I’m trying to figure out how to salvage a truly unsalvageable situation when I hear a whooping from the other side of the bar. War cries? I jerk away from Pink Shirt and climb through the crowd to see what horror I’ve wrought. I’m ready to see blood spurting all over the walls.
No blood. No fighting. Even the knives are disappearing.
The bar has several pillars holding up the ceiling and Kissy is hanging upside down from one of them. She’s wearing sheer black panties and tall, black fuck-me boots. Her titanic blow-up boobs have found the nearest clansman and are vibrating any murderous thoughts he might be having right out of his skull.

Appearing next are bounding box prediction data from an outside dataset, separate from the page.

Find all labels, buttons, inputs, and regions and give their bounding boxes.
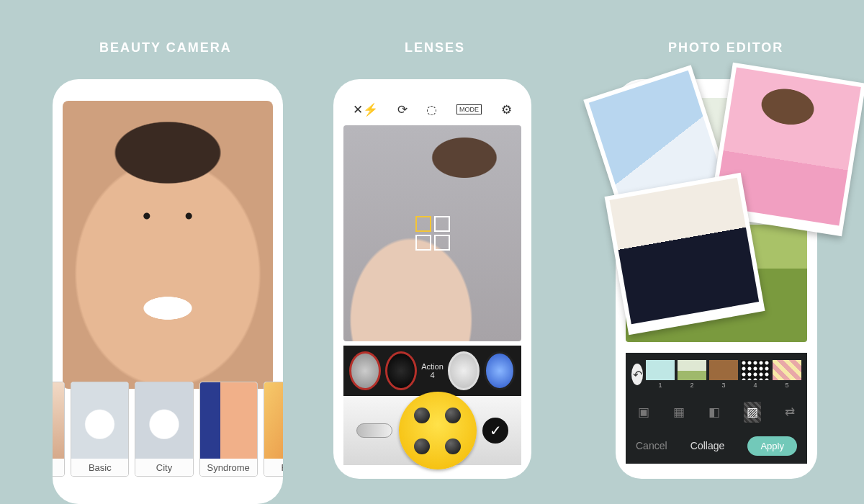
camera-preview	[63, 101, 273, 389]
exposure-slider[interactable]	[356, 423, 392, 438]
shutter-button[interactable]	[399, 392, 477, 469]
undo-button[interactable]: ↶	[631, 364, 643, 385]
editor-tool-tabs: ▣ ▦ ◧ ▨ ⇄	[626, 396, 807, 428]
lens-option[interactable]	[349, 351, 381, 390]
confirm-button[interactable]: ✓	[482, 418, 508, 444]
background-row: ↶ 12345	[626, 353, 807, 396]
filter-syndrome[interactable]: Syndrome	[199, 382, 258, 477]
filter-basic[interactable]: Basic	[71, 382, 129, 477]
swatch-number: 4	[753, 382, 757, 389]
camera-controls: ✓	[343, 396, 521, 465]
lens-carousel[interactable]: Action 4	[343, 346, 521, 396]
phone-lenses: ✕⚡ ⟳ ◌ MODE ⚙ Action 4 ✓	[333, 79, 531, 479]
title-beauty: BEAUTY CAMERA	[99, 40, 232, 55]
filter-label: Beauty	[53, 459, 64, 476]
filter-beauty[interactable]: Beauty	[53, 382, 65, 477]
lens-option[interactable]	[484, 351, 516, 390]
filter-strip: BeautyBasicCitySyndromeFilm2	[53, 382, 283, 475]
background-swatch[interactable]: 1	[646, 360, 675, 389]
mode-button[interactable]: MODE	[456, 104, 482, 114]
selected-lens-label: Action 4	[421, 362, 444, 379]
tool-layout-icon[interactable]: ▦	[673, 405, 685, 420]
filter-label: Basic	[71, 459, 128, 476]
tool-image-icon[interactable]: ▣	[638, 405, 649, 420]
background-swatch[interactable]: 3	[709, 360, 738, 389]
switch-camera-icon[interactable]: ⟳	[397, 102, 408, 117]
background-swatch[interactable]: 2	[678, 360, 706, 389]
lens-option[interactable]	[385, 351, 417, 390]
tool-pattern-icon[interactable]: ▨	[744, 402, 761, 423]
swatch-number: 5	[785, 382, 788, 389]
background-swatch[interactable]: 5	[773, 360, 801, 389]
flash-icon[interactable]: ✕⚡	[353, 102, 378, 117]
gear-icon[interactable]: ⚙	[501, 102, 512, 117]
cancel-button[interactable]: Cancel	[636, 440, 667, 451]
swatch-number: 3	[721, 382, 725, 389]
apply-button[interactable]: Apply	[747, 436, 797, 456]
swatch-number: 1	[658, 382, 662, 389]
filter-film2[interactable]: Film2	[264, 382, 283, 477]
filter-city[interactable]: City	[135, 382, 193, 477]
tool-tune-icon[interactable]: ⇄	[785, 405, 795, 420]
swatch-number: 2	[690, 382, 693, 389]
tool-card-icon[interactable]: ◧	[708, 405, 720, 420]
polaroid-photo	[605, 173, 765, 335]
filter-label: City	[135, 459, 192, 476]
grid-overlay-icon	[415, 216, 450, 251]
viewfinder	[343, 125, 521, 341]
phone-beauty-camera: BeautyBasicCitySyndromeFilm2	[53, 79, 283, 504]
drop-icon[interactable]: ◌	[426, 102, 437, 117]
filter-label: Film2	[264, 459, 283, 476]
background-swatch[interactable]: 4	[741, 360, 770, 389]
lens-option[interactable]	[448, 351, 480, 390]
editor-mode-label: Collage	[690, 440, 724, 451]
title-lenses: LENSES	[405, 40, 465, 55]
camera-toolbar: ✕⚡ ⟳ ◌ MODE ⚙	[343, 98, 521, 121]
title-editor: PHOTO EDITOR	[668, 40, 783, 55]
editor-footer: Cancel Collage Apply	[626, 428, 807, 464]
filter-label: Syndrome	[200, 459, 257, 476]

One guy tries pawing at her. Emphasis on try. She hooks her ankle around the pillar, arches her back in such a way that qualifies her for the circus, and then reaches down with one hand and lifts the man off the floor. Everyone around him groans, and it’s not until the guy is two meters above the ground that I figure out why. Kissy’s grip is very strong and by the look on the guy’s face, she has more than just his belt clenched between her fingers. Ouch. Kissy drops him and nobody interferes with her after that.
I wonder what she’s doing here. It’s mighty convenient that she shows up right as things are getting out of hand. Maybe she can go only so long without swinging half-naked from a pole. Do female androids have body clocks, too? What little timers do they have in there, anyway?
I send Kissy, What are you doing down here?
Kissy lifts her chin and manages to look imperious while executing a spin maneuver that defies gravity. I followed you.
What for?
I knew you were planning on coming down here, and if you were annoying like all the other times you open your mouth, I figured you might need a diversion.
Annoying like all the other … I think you’ve been spending too much time with Laura, Kissy. When she didn’t answer, I ask, So, how much longer are you going to be? I’d like to get some sleep here at some point and don’t want to wait all night.
Unlike you, I can take care of myself. Don’t hang around on my account.
I decide that standing around and trying to figure out Kissy’s intentions is too much effort. I signal to Bucky and we make our way to the door. The crowd has turned from violent to horny, and can certainly go back to violent, but I agree that Kissy can take care of herself. Next time, I’ll take Pink Shirt’s advice and do an ad blast. I do, however, stop at the door and amplify my voice one last time.
“By the way, everybody, I’d like you to meet the quarterback.”